GPT-2

This assignment will focus on the GPT-2 pretrained language model, as described in the Language Models are Unsupervised Multitask Learners paper, to compare results of your transformer model and a pretrained GPT-2 model on a language modeling task.

Getting Started

For this assignment, you will need to install the Huggingface Pytorch-Transformers package. To do so, you can run pip install transformers on pip. You will find information on the functions you would potentially need in this assignment here.

Stencil code (PyTorch) available in the course directory at /course/cs1460/asgn/gpt2. You can copy this folder into your current directory by running (s)cp -r /course/cs1460/asgn/gpt2 ./ (Replace the last argument with a different directory to copy the files to that directory.)

The dataset for this assignment is as follows (from Penn Treebank):
Recall that in the last assignment (Transformer) you are asked to create a language model using a masked Transformer encoder/decoder. This assignment aims to compare the performance of a Transformer language model trained from scratch and that of a pretrained GPT-2 model.

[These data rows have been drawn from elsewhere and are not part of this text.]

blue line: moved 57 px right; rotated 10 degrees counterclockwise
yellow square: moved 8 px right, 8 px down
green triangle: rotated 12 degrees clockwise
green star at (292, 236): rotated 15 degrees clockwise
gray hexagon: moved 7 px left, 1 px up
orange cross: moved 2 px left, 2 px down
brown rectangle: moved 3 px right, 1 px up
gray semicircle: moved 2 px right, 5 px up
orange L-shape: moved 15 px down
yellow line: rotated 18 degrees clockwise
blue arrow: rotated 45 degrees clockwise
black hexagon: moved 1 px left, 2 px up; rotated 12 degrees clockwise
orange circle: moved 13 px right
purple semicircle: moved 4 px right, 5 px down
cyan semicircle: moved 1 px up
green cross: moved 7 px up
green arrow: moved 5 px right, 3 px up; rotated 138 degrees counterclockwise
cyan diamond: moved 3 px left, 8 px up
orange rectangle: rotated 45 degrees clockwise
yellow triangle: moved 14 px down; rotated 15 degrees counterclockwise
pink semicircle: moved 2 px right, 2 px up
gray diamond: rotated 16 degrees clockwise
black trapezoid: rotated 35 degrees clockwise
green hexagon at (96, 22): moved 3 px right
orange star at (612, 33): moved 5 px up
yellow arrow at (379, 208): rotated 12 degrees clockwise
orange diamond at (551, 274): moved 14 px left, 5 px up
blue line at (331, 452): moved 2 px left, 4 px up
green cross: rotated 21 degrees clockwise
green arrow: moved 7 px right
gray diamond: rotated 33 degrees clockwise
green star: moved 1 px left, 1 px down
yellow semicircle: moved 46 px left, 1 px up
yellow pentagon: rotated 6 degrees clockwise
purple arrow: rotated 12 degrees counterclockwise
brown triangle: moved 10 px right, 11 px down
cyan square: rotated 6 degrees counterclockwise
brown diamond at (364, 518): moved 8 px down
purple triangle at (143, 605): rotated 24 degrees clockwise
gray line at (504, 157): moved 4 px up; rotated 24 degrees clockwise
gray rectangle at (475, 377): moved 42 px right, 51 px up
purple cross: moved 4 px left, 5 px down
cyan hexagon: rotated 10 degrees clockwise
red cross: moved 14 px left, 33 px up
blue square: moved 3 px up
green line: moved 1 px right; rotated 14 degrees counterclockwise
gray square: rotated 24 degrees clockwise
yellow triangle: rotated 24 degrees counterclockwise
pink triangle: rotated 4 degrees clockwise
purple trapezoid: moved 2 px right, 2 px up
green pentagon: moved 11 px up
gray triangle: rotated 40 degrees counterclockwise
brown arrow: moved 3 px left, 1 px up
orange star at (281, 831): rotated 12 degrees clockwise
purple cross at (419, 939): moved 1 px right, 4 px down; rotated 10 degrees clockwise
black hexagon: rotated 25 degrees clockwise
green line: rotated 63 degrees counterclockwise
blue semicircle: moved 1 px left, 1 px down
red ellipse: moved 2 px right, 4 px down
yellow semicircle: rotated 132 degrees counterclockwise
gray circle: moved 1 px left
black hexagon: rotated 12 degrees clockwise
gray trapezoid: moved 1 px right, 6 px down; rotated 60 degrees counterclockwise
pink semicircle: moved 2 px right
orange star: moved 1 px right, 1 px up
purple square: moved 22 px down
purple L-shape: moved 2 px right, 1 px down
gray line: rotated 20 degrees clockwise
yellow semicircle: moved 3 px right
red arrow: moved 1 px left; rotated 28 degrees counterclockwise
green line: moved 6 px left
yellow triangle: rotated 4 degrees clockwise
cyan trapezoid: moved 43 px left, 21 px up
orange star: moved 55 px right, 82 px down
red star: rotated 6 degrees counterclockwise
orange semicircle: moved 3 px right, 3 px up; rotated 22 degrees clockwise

If you aren't sure if you're implementation in the last assignment is correct, you can also use the transformer modules that comes with PyTorch. You can also try to train GPT-2 from scratch for some extra credit.

Train From Scratch

In this part, you will be focusing on the performance of your transformer language model:

  1. Tokenize the train/test dataset with GPT-2 tokenizer.
  2. Train the language model to set a baseline.
  3. Evaluate the perplexity of your model on the test dataset and record your results.

Pre-trained GPT-2 Model

In this part, you will be focusing on evaluating the performance on the pretrained GPT-2 model:

  1. Tokenize the test dataset with GPT-2 tokenizer.
  2. Load a pretrained GPT-2 model.
  3. Evaluate the perplexity of your model on the test dataset and record your results.
Compare the results of the two models and answer the questions in the README.

Handin & Evaluation

Run cs146_handin gpt2 to submit all contents in your current directory as a handin. This directory should contain all relevant files, but for the sake of space, do not include the dataset in your handin. In addition to the Python scripts, include your README.

In your README, please note down:
  • The url of the training and testing comet.ml record,
  • The url of the pretrained GPT-2 model comet.ml record,
  • A brief description talking about your rationale behind the hyperparameters used,
  • Your perplexity scores for your model and the pretrained GPT-2 model.

As a sanity check, the model should have a perplexity of less than 400. Try to achieve a number as low as possible, and there is no GPU time limit for this assignment. We will not grade on the performance of your model, but on your reasonings of the results of the comparison.

If you were unable to get good results from the models developed, further write down in your README:
  • How have you verified that the data preprocessing (i.e. the input and labels) is correct?
  • How have you verified that the problem does not lie in the model? (Can you argue, with references, that your model exactly follows the transformer model? What lines correspond to which part of the model?)
  • How have you verified that it isn't just a simple hyperparameter issue? (Have you tried experimenting with them? Do you have a report / table / chart demonstrating that you comprehensively searched the space?)
  • Can you document to what degree you have followed the instructions for the pretrained model, with references?

Going through these steps should hopefully help you identify the potential issues in your code, if any. Even if you were unable to find the issue in time, the report that you have created at this point would demonstrate that you have spent substantial effort on this project, and you will thus likely receive partial credit for the performance score.

In accordance with the course grading policy, your assignment should not have any identifiable information on it, including your Banner ID, name, or cslogin.